YOUR INSTRUCTIONS:
Find the string "message" in the records. Copy every line it appears in.

=== Section Start ===

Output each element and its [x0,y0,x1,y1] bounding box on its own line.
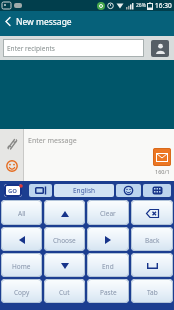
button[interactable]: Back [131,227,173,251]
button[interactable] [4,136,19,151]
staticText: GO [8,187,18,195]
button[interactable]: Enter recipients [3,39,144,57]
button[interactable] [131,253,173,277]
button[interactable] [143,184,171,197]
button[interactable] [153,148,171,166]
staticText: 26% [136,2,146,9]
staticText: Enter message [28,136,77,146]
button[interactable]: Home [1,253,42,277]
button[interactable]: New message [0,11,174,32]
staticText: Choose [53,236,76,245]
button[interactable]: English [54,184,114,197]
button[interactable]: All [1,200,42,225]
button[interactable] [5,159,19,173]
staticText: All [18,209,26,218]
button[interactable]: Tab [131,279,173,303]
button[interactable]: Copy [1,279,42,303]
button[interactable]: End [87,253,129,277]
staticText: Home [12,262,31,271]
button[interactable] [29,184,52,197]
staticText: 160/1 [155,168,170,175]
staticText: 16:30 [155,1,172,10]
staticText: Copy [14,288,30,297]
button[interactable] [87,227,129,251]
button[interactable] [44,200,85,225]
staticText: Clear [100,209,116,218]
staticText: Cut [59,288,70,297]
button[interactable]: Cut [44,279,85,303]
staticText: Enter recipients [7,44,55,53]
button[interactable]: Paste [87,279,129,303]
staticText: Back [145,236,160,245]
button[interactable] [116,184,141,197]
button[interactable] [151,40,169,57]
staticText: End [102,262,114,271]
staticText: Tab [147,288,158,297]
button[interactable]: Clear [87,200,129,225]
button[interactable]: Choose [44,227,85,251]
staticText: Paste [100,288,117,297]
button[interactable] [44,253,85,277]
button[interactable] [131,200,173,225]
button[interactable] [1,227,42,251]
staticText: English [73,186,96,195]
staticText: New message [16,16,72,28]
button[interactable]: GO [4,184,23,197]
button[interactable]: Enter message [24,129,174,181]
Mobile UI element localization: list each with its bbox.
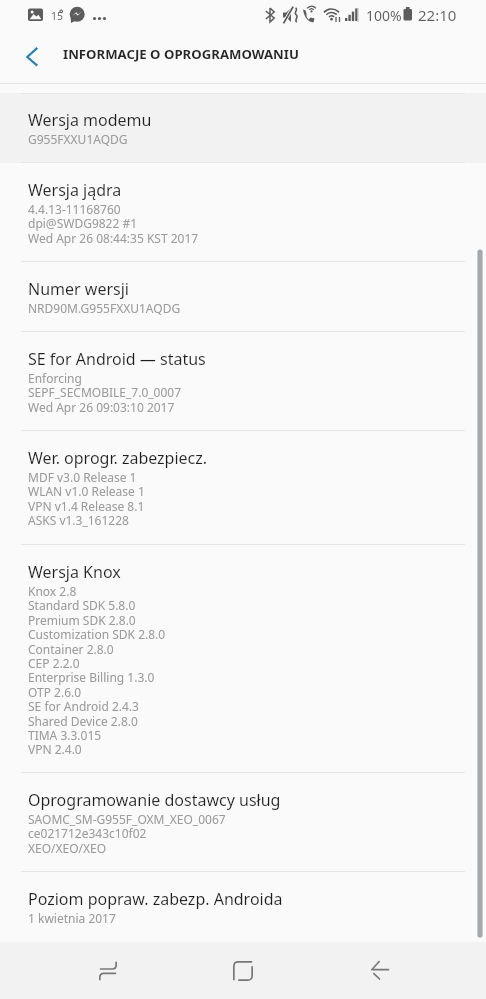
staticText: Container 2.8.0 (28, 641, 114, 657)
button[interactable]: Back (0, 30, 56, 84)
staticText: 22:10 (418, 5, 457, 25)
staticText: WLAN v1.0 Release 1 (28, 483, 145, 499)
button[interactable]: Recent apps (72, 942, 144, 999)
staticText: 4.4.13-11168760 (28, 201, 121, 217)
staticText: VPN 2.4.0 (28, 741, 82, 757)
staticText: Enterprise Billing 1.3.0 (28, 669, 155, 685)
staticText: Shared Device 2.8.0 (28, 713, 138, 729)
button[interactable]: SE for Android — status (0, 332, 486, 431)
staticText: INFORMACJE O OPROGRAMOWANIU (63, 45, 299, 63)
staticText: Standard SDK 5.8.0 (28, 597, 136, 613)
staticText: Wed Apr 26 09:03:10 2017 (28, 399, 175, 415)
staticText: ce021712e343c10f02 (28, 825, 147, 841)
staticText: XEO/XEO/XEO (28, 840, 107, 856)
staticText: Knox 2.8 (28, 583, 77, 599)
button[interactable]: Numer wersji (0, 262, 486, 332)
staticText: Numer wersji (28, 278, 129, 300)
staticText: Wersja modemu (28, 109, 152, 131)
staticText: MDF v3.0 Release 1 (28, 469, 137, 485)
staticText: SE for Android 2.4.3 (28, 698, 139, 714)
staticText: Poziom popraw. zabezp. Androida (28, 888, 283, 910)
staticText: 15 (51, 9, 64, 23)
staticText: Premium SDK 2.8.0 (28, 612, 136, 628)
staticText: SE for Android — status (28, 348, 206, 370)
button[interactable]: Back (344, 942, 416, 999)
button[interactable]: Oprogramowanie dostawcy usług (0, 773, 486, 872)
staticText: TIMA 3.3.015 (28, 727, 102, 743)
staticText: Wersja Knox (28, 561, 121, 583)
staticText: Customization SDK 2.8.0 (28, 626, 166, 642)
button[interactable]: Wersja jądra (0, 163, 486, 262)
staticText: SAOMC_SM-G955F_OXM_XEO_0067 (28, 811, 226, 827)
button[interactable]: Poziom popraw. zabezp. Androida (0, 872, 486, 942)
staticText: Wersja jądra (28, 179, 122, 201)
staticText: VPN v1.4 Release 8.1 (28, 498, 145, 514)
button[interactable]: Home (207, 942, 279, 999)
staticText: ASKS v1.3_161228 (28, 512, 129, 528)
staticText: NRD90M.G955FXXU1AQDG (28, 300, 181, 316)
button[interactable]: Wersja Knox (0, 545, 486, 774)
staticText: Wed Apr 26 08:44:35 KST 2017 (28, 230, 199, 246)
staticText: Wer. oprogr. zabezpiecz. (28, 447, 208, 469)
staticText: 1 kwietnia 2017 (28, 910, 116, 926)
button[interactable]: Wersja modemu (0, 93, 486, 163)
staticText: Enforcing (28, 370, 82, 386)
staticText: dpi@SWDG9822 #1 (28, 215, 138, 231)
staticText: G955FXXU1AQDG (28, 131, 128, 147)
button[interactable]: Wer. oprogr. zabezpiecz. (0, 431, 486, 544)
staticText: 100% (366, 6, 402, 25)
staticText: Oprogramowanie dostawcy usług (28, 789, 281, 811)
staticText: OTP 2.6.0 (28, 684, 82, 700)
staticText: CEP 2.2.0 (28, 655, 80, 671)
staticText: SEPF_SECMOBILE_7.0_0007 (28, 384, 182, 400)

=== Section End ===

TASK RESPONSE:
staticText: Enter message [28,136,77,146]
button[interactable]: New message [0,11,174,32]
staticText: New message [16,16,72,28]
button[interactable]: Enter message [24,129,174,181]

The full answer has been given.